Task to carry out: Please return each record below exactly, with nothing left out.

-----

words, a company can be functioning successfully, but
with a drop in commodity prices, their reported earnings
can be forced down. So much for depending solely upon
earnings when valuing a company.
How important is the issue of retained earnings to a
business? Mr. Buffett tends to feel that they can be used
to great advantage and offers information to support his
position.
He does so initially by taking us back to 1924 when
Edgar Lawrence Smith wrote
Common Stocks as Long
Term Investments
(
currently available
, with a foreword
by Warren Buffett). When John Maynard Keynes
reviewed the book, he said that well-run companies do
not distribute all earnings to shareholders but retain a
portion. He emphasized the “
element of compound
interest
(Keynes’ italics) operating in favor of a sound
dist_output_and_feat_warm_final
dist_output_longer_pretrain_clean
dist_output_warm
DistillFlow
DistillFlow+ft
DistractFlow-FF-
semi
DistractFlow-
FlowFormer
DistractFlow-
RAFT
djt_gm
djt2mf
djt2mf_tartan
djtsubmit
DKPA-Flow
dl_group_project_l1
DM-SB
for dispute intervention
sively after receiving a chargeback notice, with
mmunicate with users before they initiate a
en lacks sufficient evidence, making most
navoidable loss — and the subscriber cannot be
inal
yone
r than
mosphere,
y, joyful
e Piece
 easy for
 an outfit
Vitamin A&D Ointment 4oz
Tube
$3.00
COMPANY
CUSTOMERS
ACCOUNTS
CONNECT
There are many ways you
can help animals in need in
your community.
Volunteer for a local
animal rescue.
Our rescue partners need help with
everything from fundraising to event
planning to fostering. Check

-----

Result of the exercise:
words, a company can be functioning successfully, but
with a drop in commodity prices, their reported earnings
can be forced down. So much for depending solely upon
earnings when valuing a company.
How important is the issue of retained earnings to a
business? Mr. Buffett tends to feel that they can be used
to great advantage and offers information to support his
position.
He does so initially by taking us back to 1924 when
Edgar Lawrence Smith wrote
Common Stocks as Long
Term Investments
(
currently available
, with a foreword
by Warren Buffett). When John Maynard Keynes
reviewed the book, he said that well-run companies do
not distribute all earnings to shareholders but retain a
portion. He emphasized the “
element of compound
interest
(Keynes’ italics) operating in favor of a sound
dist_output_and_feat_warm_final
dist_output_longer_pretrain_clean
dist_output_warm
DistillFlow
DistillFlow+ft
DistractFlow-FF-
semi
DistractFlow-
FlowFormer
DistractFlow-
RAFT
djt_gm
djt2mf
djt2mf_tartan
djtsubmit
DKPA-Flow
dl_group_project_l1
DM-SB
for dispute intervention
sively after receiving a chargeback notice, with
mmunicate with users before they initiate a
en lacks sufficient evidence, making most
navoidable loss — and the subscriber cannot be
inal
yone
r than
mosphere,
y, joyful
e Piece
 easy for
 an outfit
Vitamin A&D Ointment 4oz
Tube
$3.00
COMPANY
CUSTOMERS
ACCOUNTS
CONNECT
There are many ways you
can help animals in need in
your community.
Volunteer for a local
animal rescue.
Our rescue partners need help with
everything from fundraising to event
planning to fostering. Check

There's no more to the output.